Discussion Questions
Use our LitLovers Book Club Resources; they can help with discussions for any book:

How to Discuss a Book (helpful discussion tips)
Generic Discussion Questions—Fiction and Nonfiction
Read-Think-Talk (a guided reading chart)

Also consider these LitLovers talking points to help get a discussion started for The Devil All the Time:

1.Why does religion play so prominent a role in this book? Does the novel present a single religious vision...or a number of different visions? Talk about each character's preoccupation with God and Jesus, sacrifice and pain, hell and salvation.

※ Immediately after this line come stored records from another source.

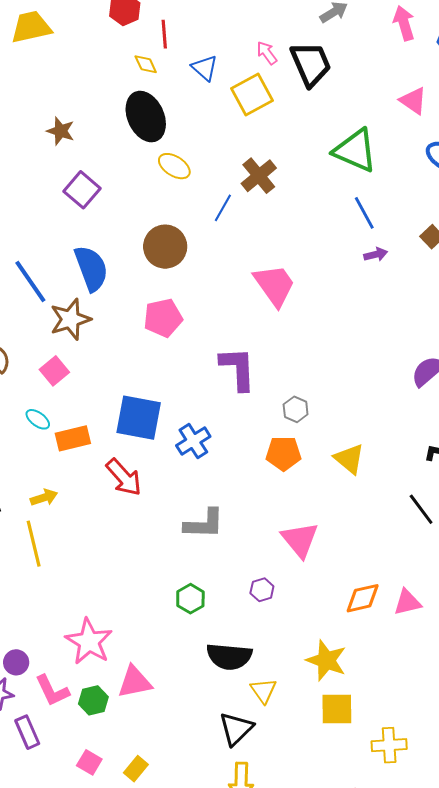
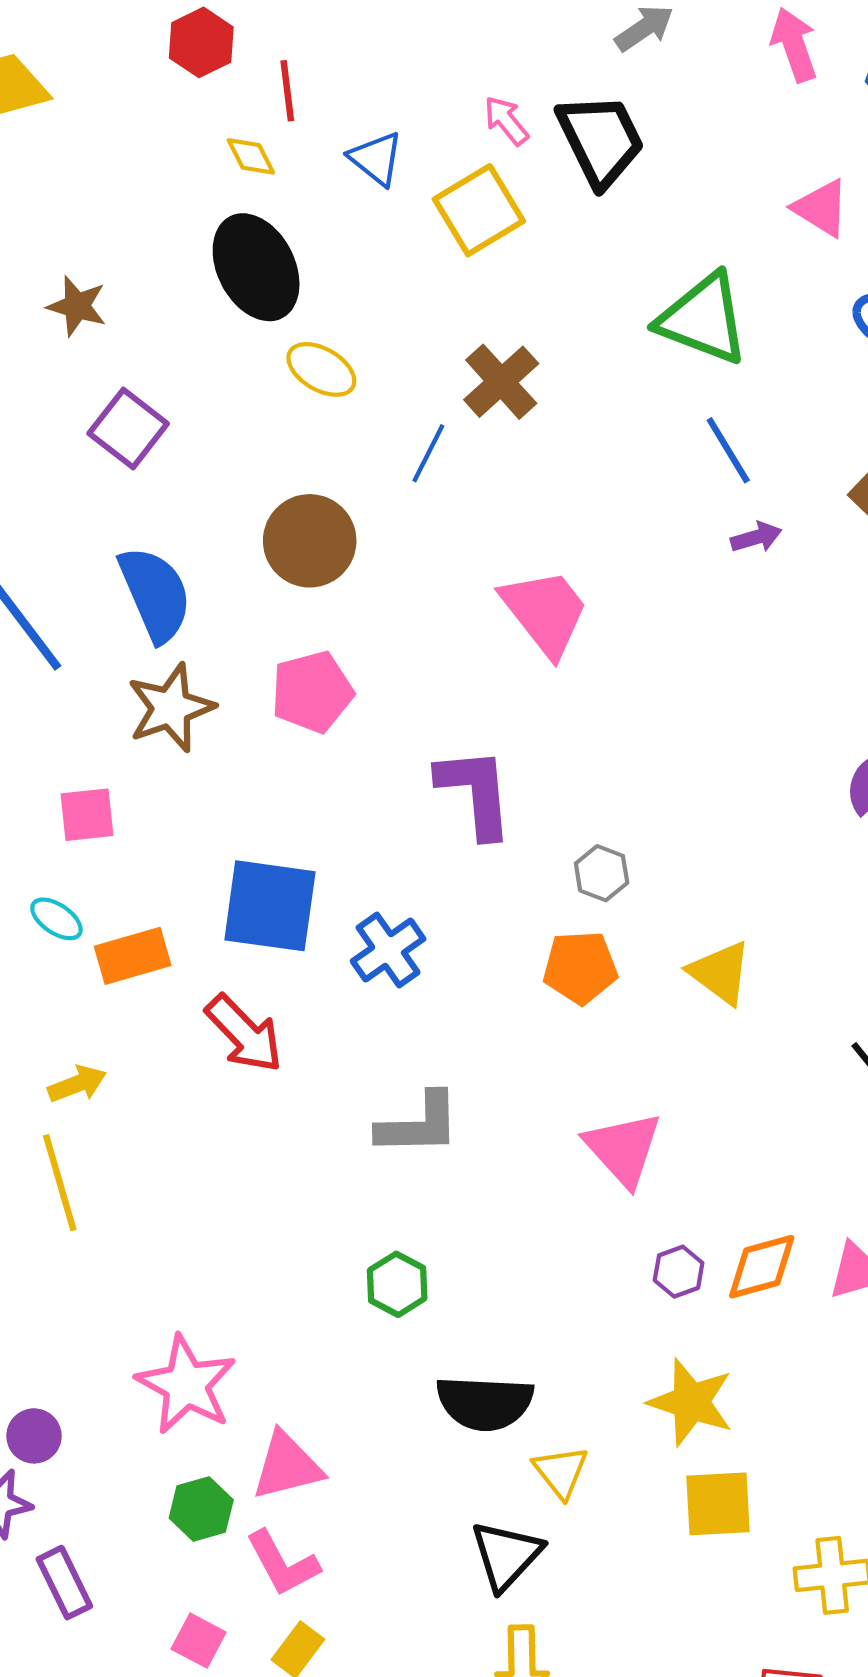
brown star: (70, 319) -> (171, 708), moved
pink square: (54, 371) -> (87, 815), turned 36
purple hexagon: (262, 590) -> (679, 1272), moved
pink L-shape: (52, 691) -> (282, 1563), moved

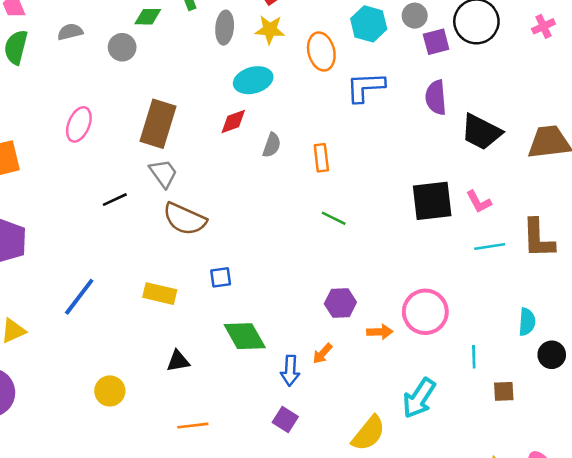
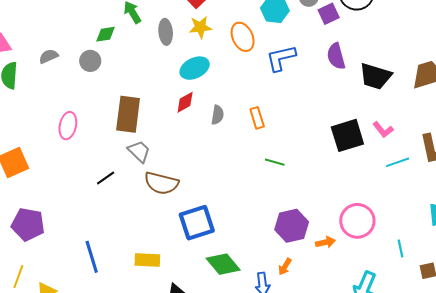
blue square: (221, 277) -> (197, 223), size x2.0
yellow rectangle: (160, 294) -> (147, 260), moved
blue line: (79, 297) -> (92, 257), turned -44
purple hexagon: (340, 303) -> (292, 226), size x1.4

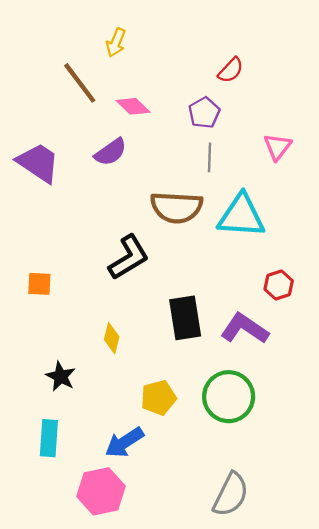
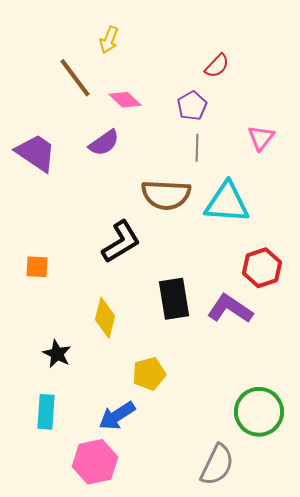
red hexagon: (279, 285) -> (262, 268), size x1.4
yellow diamond: (112, 338) -> (105, 318), size x1.4
green circle: (229, 397) -> (259, 412), moved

2. What role does poverty play in the characters' lives? In what ways are they also shaped by sense of place, the land itself?

3. Talk about each of the characters. Do you feel sympathy or revulsion for any of them? Are you overwhelmed by their violent deeds...or are you able to eek out some sense of their humanity? What motivates them to commit the brutality they perpetrate on their victims?

4. Does redemption exist for these people? In what way does Arvin Eugene Russell point to its possibility?

5. The deputy sheriff says, at one point, "some people were born just so they could be buried." What do you make of that statement? Do you believe there is truth in it—a great deal...some...or none at all?

6. What does the book's title mean?

7. How did you experience this novel as you read it? What were your emotional reactions? Did you want to put it down and walk away...or were you compelled to keep turning pages?